Yesterday, North Jersey News discussed the increasing use of pet trusts across the country. Many claim that the widely reported New York trust created by Leona Helmsley for her dog, Trouble, spurred the rise in popularity of the animal care giving option. Many area residents consider their beloved dogs, cats, birds and other animals to be members of their families, and so it is logical for those individuals to provide for their pets as part of their New York estate plan. Pet trusts are legal agreements which explain how an owner wants their animal to be provided for when they are no longer around.

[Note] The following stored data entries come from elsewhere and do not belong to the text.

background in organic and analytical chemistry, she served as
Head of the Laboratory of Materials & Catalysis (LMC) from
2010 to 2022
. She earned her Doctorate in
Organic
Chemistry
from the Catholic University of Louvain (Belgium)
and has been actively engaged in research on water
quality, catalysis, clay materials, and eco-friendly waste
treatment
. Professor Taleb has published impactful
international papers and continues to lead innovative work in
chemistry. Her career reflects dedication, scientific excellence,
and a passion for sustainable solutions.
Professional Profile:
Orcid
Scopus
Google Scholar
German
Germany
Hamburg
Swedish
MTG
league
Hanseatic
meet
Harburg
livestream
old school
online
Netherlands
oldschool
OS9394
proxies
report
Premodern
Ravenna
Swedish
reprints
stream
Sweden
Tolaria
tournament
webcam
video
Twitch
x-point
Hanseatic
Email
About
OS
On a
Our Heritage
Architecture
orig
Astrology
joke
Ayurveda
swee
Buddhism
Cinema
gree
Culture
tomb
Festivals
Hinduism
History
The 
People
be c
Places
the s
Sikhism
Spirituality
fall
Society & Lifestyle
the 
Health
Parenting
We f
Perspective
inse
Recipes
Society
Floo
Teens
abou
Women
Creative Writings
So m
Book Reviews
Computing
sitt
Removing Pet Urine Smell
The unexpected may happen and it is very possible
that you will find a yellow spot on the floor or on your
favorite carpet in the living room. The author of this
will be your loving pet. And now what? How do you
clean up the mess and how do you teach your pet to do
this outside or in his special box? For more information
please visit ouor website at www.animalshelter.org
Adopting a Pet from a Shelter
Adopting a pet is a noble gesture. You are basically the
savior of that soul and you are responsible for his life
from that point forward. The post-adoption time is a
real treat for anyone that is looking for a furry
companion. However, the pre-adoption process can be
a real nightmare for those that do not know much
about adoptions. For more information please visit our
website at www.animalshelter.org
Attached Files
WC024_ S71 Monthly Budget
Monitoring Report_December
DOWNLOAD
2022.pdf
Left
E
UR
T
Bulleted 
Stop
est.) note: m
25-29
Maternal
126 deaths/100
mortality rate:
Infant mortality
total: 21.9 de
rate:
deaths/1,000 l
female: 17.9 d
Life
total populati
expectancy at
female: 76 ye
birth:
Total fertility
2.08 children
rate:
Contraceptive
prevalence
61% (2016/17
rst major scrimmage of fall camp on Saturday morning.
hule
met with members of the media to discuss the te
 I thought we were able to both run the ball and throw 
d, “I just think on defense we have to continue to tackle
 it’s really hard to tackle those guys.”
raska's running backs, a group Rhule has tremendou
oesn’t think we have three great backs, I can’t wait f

This includes the ability to leave money for the animal’s care and designate specific individuals as trustee and guardian of the pet.

As with all planning documents, a New York pet trust should be carefully worded to ensure that animal friends are quickly turned over to designated caregivers when the time comes. Disputes may arise regarding the amount of money left to the animal, and so proper drafting of these trusts is essential. The basic amount to be left is usually reached by multiplying the animal’s expected lifespan by the annual cost of care. Discovering that cost involves going through pet records to get an accurate accounting of how much money is spent on the pet each year. Food, grooming, veterinary bills, and other expenses add up quickly–sometimes the trust may even be funded with several hundred thousand dollars.

Besides setting aside funds for the animal’s care, designating a trustee and guardian is crucial in the pet trust process. One animal advocate explained that, “much like an adoption, the goal is to make sure it will be a good match. You may love your best friend or family member, but they may not be a dog person.” If necessary one individual can assume the role of the trustee while a different person can become the pet’s actual guardian. As with all planning documents, proper review is important to ensure that the plan is updated and can help your animal at the moment needed.